Friday, December 9, 2011

It's All There

This is the time of the year I look for an old cassette tape of "alternative" Christmas music. I made the tape one Christmas Eve from a listener sponsored radio station in the Bay Area about 30 years ago. It's a wonder that the tape still plays, but it does if you stretch it out a bit by fast forwarding it up and back a few times. A good metaphor for me right now!
This year, I decided to forego my search for the cassette and went straight to the net. The tape contains all kinds of Christmas blues, gospel, country, bluegrass, music and a few things that defy categorization. So far my internet search has enabled me to find much of what's on that lost tape. There are all the great Charles Brown holiday classics, Elvis Presley's version of Christmastime in the City (pretty baby) Bill Monroe's Christmastime's a Comin' and wonderful spirituals by the Blind Boys of Alabama and Clara Ward. I found some Conjunto music with Flaco Jiminez and Freddie Fender as well.
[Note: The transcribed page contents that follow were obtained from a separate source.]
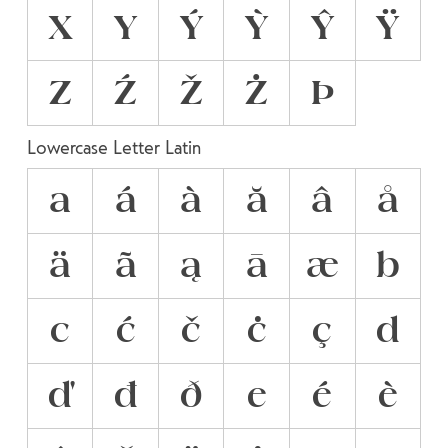
X
Y
Ý
Ỳ
Ŷ
Ÿ
Z
Ź
Ž
Ż
Þ
Lowercase Letter Latin
a
á
à
ă
â
å
ä
ã
ą
ā
æ
b
c
ć
č
ċ
ç
d
ď
đ
ð
e
é
è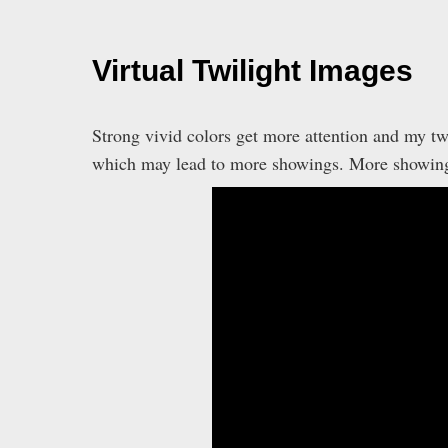
Virtual Twilight Images
Strong vivid colors get more attention and my tw
which may lead to more showings. More showing m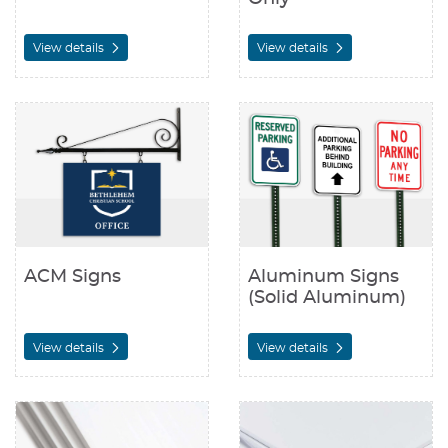
View details
View details
View details ACM Signs
View details Aluminum Signs (S
ACM Signs
Aluminum Signs
(Solid Aluminum)
View details
View details
View details Coroplast Signs
View details Foam Board Signs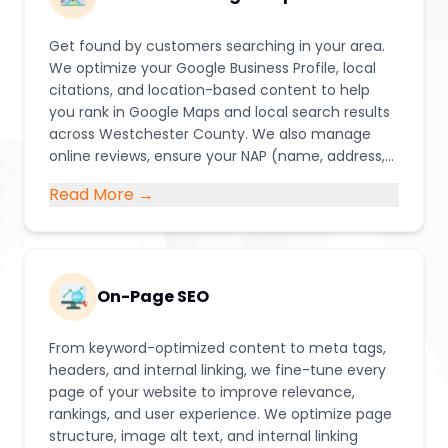
Get found by customers searching in your area.
We optimize your Google Business Profile, local
citations, and location-based content to help
you rank in Google Maps and local search results
across Westchester County. We also manage
online reviews, ensure your NAP (name, address,
phone) information stays consistent across
Read More →
directories, and build local landing pages that
speak directly to the communities you serve.
On-Page SEO
From keyword-optimized content to meta tags,
headers, and internal linking, we fine-tune every
page of your website to improve relevance,
rankings, and user experience. We optimize page
structure, image alt text, and internal linking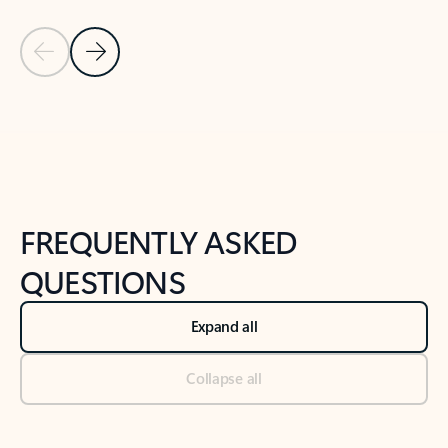
Previous Slide
Next Slide
Back to tabs
Back to NEWS AND TIPS-What's new tab section
FREQUENTLY ASKED
QUESTIONS
Expand all
Collapse all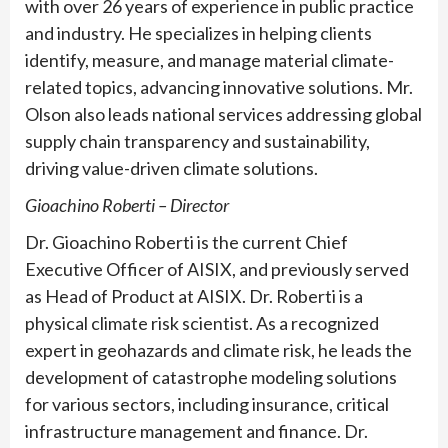
with over 26 years of experience in public practice
and industry. He specializes in helping clients
identify, measure, and manage material climate-
related topics, advancing innovative solutions. Mr.
Olson also leads national services addressing global
supply chain transparency and sustainability,
driving value-driven climate solutions.
Gioachino Roberti – Director
Dr. Gioachino Roberti is the current Chief
Executive Officer of AISIX, and previously served
as Head of Product at AISIX. Dr. Roberti is a
physical climate risk scientist. As a recognized
expert in geohazards and climate risk, he leads the
development of catastrophe modeling solutions
for various sectors, including insurance, critical
infrastructure management and finance. Dr.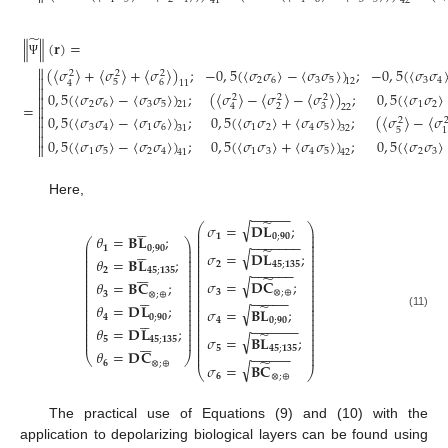
41
42
̃
∥
∥
(
𝐫
)
=
Ψ

(
〈
𝜎
〉
+
〈
𝜎
〉
+
〈
𝜎
〉
)
;
−
0
,
5
(
〈
𝜎
𝜎
〉
−
〈
𝜎
𝜎
〉
)
;
−
0
,
5
(
〈
𝜎
𝜎
2
2
2

2
6
3
5
3
4
12
5
6
4
11

0
,
5
(
〈
𝜎
𝜎
〉
−
〈
𝜎
𝜎
〉
)
;
(
〈
𝜎
〉
−
〈
𝜎
〉
−
〈
𝜎
〉
)
;
0
,
5
(
〈
𝜎
𝜎
〉
2
2
2

2
6
3
5
1
2
21
=
2
3
4

22
0
,
5
(
〈
𝜎
𝜎
〉
−
〈
𝜎
𝜎
〉
)
;
0
,
5
(
〈
𝜎
𝜎
〉
+
〈
𝜎
𝜎
〉
)
;
(
〈
𝜎
〉
−
〈
𝜎

2

3
4
1
6
1
2
4
5
31
32
5
1

0
,
5
(
〈
𝜎
𝜎
〉
−
〈
𝜎
𝜎
〉
)
;
0
,
5
(
〈
𝜎
𝜎
〉
+
〈
𝜎
𝜎
〉
)
;
0
,
5
(
〈
𝜎
𝜎
〉

1
5
2
4
1
3
4
5
2
3
41
42
Here,
−
−
−
−
−
̃





√
𝜎
=
𝐃
𝐋
;
⎛
⎞
⎜
⎟
⎜
⎟
𝟏
𝟎
;
𝟗𝟎
𝜃
=
𝐁
𝐋
;
⎜
⎟
−
−
−
−
−
−
−
⎛
⎞
⎜
⎟
⎜
⎟





𝟏
𝟎
;
𝟗𝟎
̃
⎜
⎟
⎜
⎟
√
𝜎
=
𝐃
𝐋
;
⎜
⎟
⎜
⎟
𝜃
=
𝐁
𝐋
;
⎜
⎟
⎜
⎟
𝟐
𝟒𝟓
;
𝟏𝟑𝟓
⎜
⎟
⎜
⎟
−
−
−
−
−
−






⎜
⎟
⎜
⎟
𝟐
𝟒𝟓
;
𝟏𝟑𝟓
⎜
⎟
⎜
⎟
̃
√
⎜
⎟
⎜
⎟
𝜎
=
𝐃
𝐂
;
𝜃
=
𝐁
𝐂
;
⎜
⎟
⎜
⎟
⎜
⎟
⎜
⎟





𝟑
⊗
;
⊕
𝟑
⊗
;
⊕
⎜
⎟
⎜
⎟
−
−
−
−
−
⎜
⎟
⎜
⎟
̃
⎜
⎟
⎜
⎟
𝜃
=
𝐃
𝐋
;
√
𝜎
=
𝐁
𝐋
;
⎜
⎟
⎜
⎟
⎜
⎟
⎜
⎟





(11)
𝟒
𝟎
;
𝟗𝟎
⎜
⎟
⎜
⎟
𝟒
𝟎
;
𝟗𝟎
⎜
⎟
⎜
⎟
−
−
−
−
−
−
𝜃
=
𝐃
𝐋
;
⎜
⎟
⎜
⎟
̃
⎜
⎟
⎜
⎟
√
𝜎
=
𝐁
𝐋
;






⎜
⎟
⎜
⎟
𝟓
𝟒𝟓
;
𝟏𝟑𝟓
⎜
⎟
𝟓
𝟒𝟓
;
𝟏𝟑𝟓
⎜
⎟
𝜃
=
𝐃
𝐂
−
−
−
−
−
⎜
⎟
⎝
⎠
̃
𝟔
⊗
;
⊕
√
𝜎
=
𝐁
𝐂
⎝
⎠
𝟔
⊗
;
⊕
The practical use of Equations (9) and (10) with the
application to depolarizing biological layers can be found using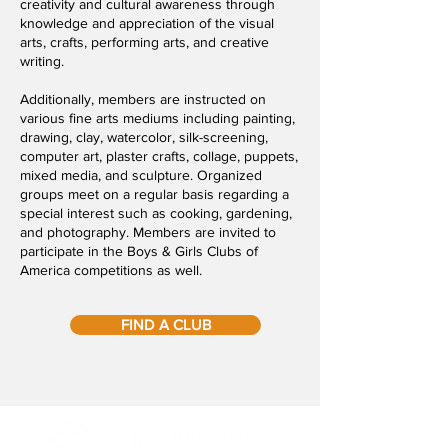
creativity and cultural awareness through
knowledge and appreciation of the visual
arts, crafts, performing arts, and creative
writing.
Additionally, members are instructed on
various fine arts mediums including painting,
drawing, clay, watercolor, silk-screening,
computer art, plaster crafts, collage, puppets,
mixed media, and sculpture. Organized
groups meet on a regular basis regarding a
special interest such as cooking, gardening,
and photography. Members are invited to
participate in the Boys & Girls Clubs of
America competitions as well.
FIND A CLUB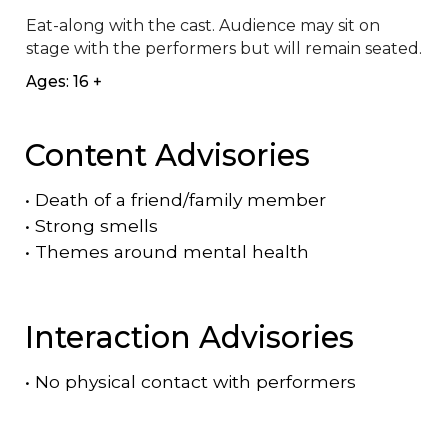
Eat-along with the cast. Audience may sit on 
stage with the performers but will remain seated.
Ages: 16 +
Content Advisories
•
Death of a friend/family member
•
Strong smells
•
Themes around mental health
Interaction Advisories
•
No physical contact with performers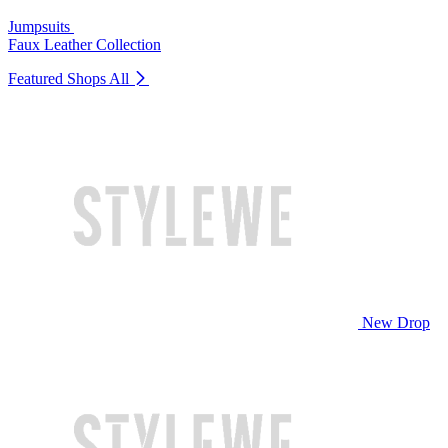
Jumpsuits
Faux Leather Collection
Featured Shops
All
New Drop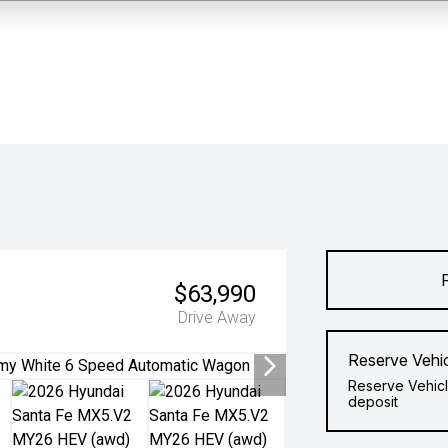
$63,990
Drive Away
Reserve Vehi
Reserve Vehicl
deposit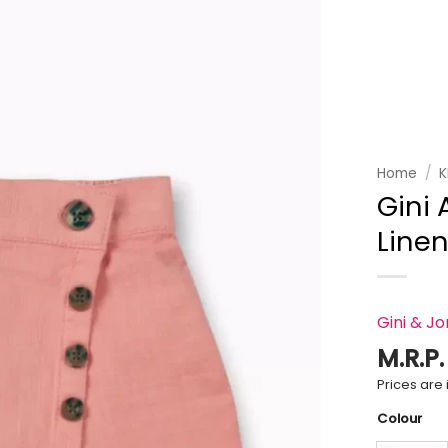
Add to
wishlist
Home
/
K
Gini 
Linen
Gini & J
M.R.P
Prices are i
Colour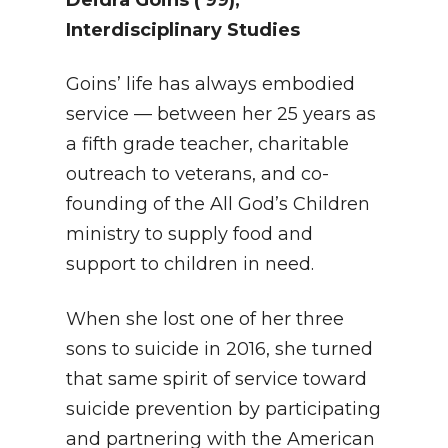
Deidra Goins
(’99),
Interdisciplinary Studies
Goins’ life has always embodied
service — between her 25 years as
a fifth grade teacher, charitable
outreach to veterans, and co-
founding of the All God’s Children
ministry to supply food and
support to children in need.
When she lost one of her three
sons to suicide in 2016, she turned
that same spirit of service toward
suicide prevention by participating
and partnering with the American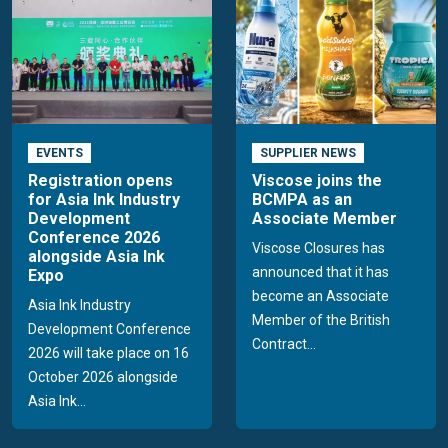
EVENTS
SUPPLIER NEWS
Registration opens
Viscose joins the
for Asia Ink Industry
BCMPA as an
Development
Associate Member
Conference 2026
Viscose Closures has
alongside Asia Ink
announced that it has
Expo
become an Associate
Asia Ink Industry
Member of the British
Development Conference
Contract...
2026 will take place on 16
October 2026 alongside
Asia Ink...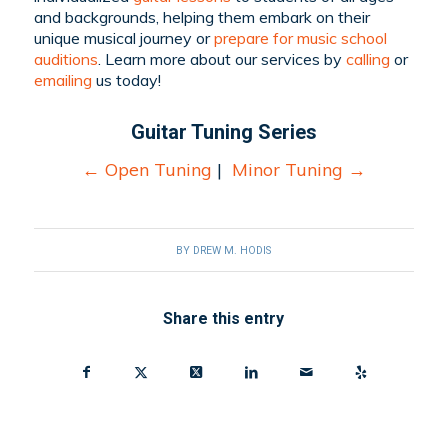
and backgrounds, helping them embark on their
unique musical journey or
prepare for music school
auditions
. Learn more about our services by
calling
or
emailing
us today!
Guitar Tuning Series
←
Open Tuning
|
Minor Tuning
→
BY
DREW M. HODIS
Share this entry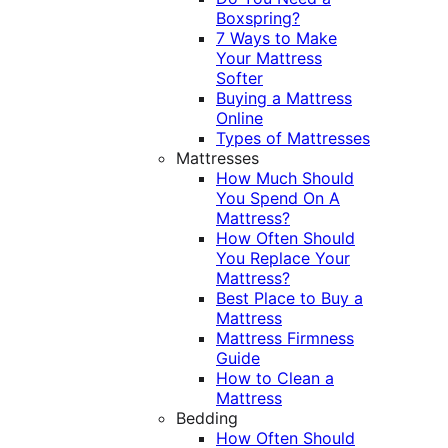
Boxspring?
7 Ways to Make
Your Mattress
Softer
Buying a Mattress
Online
Types of Mattresses
Mattresses
How Much Should
You Spend On A
Mattress?
How Often Should
You Replace Your
Mattress?
Best Place to Buy a
Mattress
Mattress Firmness
Guide
How to Clean a
Mattress
Bedding
How Often Should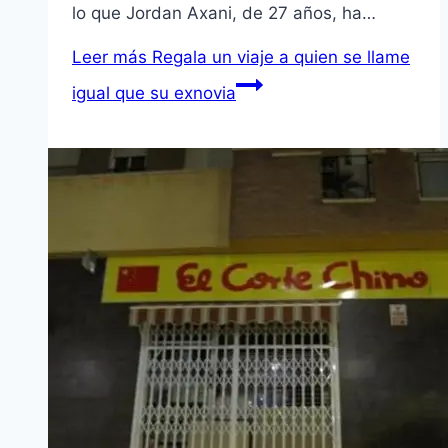
lo que Jordan Axani, de 27 años, ha…
Leer más
Regala un viaje a quien se llame
igual que su exnovia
MyI top 10 alternative holiday music countdown can be found on my Facebook page if anyone wants to give a listen.
It still amazes me how easy it is to locate music, film and video on the internet. Time was when most folks, especially teachers, spent hours trying to find material for their classes. Used to be that you'd have to track down video material at libraries, through catalogs, word of mouth, or actually doing the legwork. If you wanted something rare or out of the ordinary, you paid. Being a fan of pop culture, I used to rent, buy or borrow short films, advertising clips, records, tapes, or other recordings to bring in the likes of blues artists, the voices of poets, films that were either labeled or thought to be dicey for use in high school classroom. So easy now. What used to be just another annoying ad is now a historical document:


Like everyone, I enjoy the technology. The beginning teachers I work with aren't particularly fond of my stories of how easy they have it when it comes to accessing supplementary material. I just hope they realize how difficult it is to type up a short story yo want to use, or how long it took to track down that out of print film clip, or an old TV ad that would really make the point you were driving at so vigorously.
Seems like not too long ago I marveled at having a recording of Woody Guthrie's "Jesus Christ" Today, when I looked on You Tube, I found three, not to mention a few cover versions.
I'd like to think that with all this exposure to previously difficult to find material we, as a culture, are going up the learning curve. Care to comment?